> **The task**:
Using the records below, output the stretch that opens with the line containing "dak te (laten) reinigen?" and closes with the line containing "van de producten. Bovendien is het bij", exactly and including both lines, with nothing more.

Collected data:
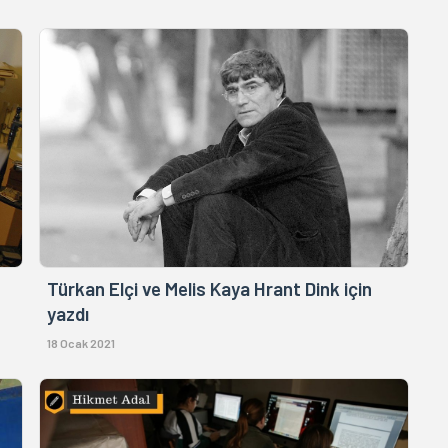
Türkan Elçi ve Melis Kaya Hrant Dink için
yazdı
18 Ocak 2021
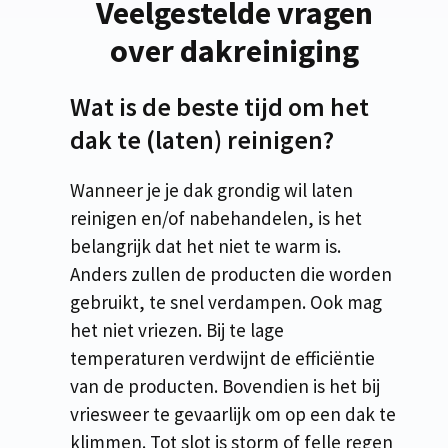
Veelgestelde vragen
over dakreiniging
Wat is de beste tijd om het
dak te (laten) reinigen?
Wanneer je je dak grondig wil laten
reinigen en/of nabehandelen, is het
belangrijk dat het niet te warm is.
Anders zullen de producten die worden
gebruikt, te snel verdampen. Ook mag
het niet vriezen. Bij te lage
temperaturen verdwijnt de efficiëntie
van de producten. Bovendien is het bij
vriesweer te gevaarlijk om op een dak te
klimmen. Tot slot is storm of felle regen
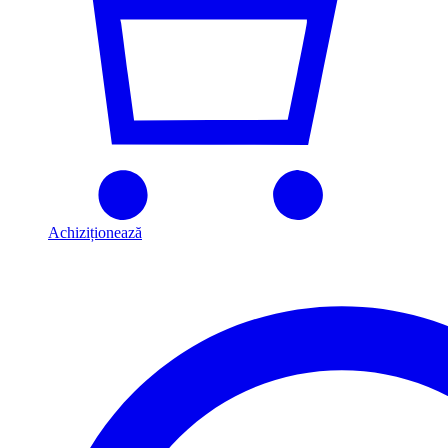
Achiziționează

> **Your response**:
dak te (laten) reinigen?
Wanneer je je dak grondig wil laten
reinigen en/of nabehandelen, is het
belangrijk dat het niet te warm is.
Anders zullen de producten die worden
gebruikt, te snel verdampen. Ook mag
het niet vriezen. Bij te lage
temperaturen verdwijnt de efficiëntie
van de producten. Bovendien is het bij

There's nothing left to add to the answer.